COMMENT: Dear Dr. Nebert, I would say that this publication is an “important article.” It has been highlighted in many news reports and scientific conferences –– including last month’s Amercan Society of Human Genetics meeting in San Diego. I think one of the major reasons is that this study showed (some) translational value (‘translational’ = multi-disciplinary, highly collaborative, ‘bench-to-bedside’ approach) and clinical usefulness of large-scale genomic studies. The research community and the general public “need” this type of “good news,” to fuel their hopes of “personalized medicine.”

I agree that the paper showed some value of genomic prediction using polygenic scores; however, it is mainly a “numbers game.” If you look at the overall performance –– evaluated by the area-under-the-curve (AUC) method –– the best score was ~80%, which barely reaches the bottom line for the test to be (statistically) useful in clinical predictive assessment.

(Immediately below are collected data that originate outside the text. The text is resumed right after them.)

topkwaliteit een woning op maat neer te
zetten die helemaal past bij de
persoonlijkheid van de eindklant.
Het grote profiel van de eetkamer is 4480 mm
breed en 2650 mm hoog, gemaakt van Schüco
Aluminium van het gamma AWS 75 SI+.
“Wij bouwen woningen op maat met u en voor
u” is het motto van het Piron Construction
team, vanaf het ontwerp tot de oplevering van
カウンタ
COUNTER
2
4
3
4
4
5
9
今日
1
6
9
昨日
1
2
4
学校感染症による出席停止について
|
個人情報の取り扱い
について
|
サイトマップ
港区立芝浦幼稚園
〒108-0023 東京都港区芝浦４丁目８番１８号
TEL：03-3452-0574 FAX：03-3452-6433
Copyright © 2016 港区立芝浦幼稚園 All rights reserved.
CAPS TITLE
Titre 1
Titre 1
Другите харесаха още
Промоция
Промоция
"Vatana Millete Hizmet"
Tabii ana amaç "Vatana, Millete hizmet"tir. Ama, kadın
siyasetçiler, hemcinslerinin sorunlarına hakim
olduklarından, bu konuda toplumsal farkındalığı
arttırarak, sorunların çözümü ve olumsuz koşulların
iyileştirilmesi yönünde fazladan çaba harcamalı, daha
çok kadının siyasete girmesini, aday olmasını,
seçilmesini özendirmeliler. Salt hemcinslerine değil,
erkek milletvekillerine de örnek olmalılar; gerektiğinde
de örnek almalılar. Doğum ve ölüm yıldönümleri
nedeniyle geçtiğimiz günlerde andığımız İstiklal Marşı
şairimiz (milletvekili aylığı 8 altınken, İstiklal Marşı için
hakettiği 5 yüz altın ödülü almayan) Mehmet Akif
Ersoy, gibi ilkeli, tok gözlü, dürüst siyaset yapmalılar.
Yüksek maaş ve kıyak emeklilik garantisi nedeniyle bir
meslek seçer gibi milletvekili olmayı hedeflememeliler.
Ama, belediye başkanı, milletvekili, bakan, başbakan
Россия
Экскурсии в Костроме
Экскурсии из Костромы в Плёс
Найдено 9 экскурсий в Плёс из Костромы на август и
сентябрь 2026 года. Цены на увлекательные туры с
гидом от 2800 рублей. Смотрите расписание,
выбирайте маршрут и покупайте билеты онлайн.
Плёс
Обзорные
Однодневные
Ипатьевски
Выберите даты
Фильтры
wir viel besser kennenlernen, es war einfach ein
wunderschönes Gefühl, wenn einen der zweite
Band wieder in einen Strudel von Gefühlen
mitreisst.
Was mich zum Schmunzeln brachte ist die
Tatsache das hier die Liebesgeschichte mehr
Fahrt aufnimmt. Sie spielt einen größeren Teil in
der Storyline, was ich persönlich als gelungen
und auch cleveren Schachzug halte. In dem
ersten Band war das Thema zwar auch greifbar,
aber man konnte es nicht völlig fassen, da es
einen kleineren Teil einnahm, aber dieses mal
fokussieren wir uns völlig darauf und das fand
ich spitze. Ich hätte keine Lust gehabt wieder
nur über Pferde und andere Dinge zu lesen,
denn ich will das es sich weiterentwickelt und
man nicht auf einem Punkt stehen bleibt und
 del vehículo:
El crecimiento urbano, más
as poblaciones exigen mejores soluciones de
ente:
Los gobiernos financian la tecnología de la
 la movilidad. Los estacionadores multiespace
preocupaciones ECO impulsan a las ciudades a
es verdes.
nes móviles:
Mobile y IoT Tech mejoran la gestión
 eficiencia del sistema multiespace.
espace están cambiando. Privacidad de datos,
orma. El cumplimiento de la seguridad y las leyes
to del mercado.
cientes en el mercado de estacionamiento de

This is why the authors emphasized only the extreme cases (i.e. those with only very high genetic risk), when they compared those predictive values to those having “monogenic risk.”

In my humble opinion, this is a study that has had a large impact (on the field of clinical genomics) –– much more so than any “real value.” For example, if you take a close look at Supplementary Table 9 [pasted below], their data on five complex diseases suggest that this GPS Model can explain only a very small fraction of the total variance.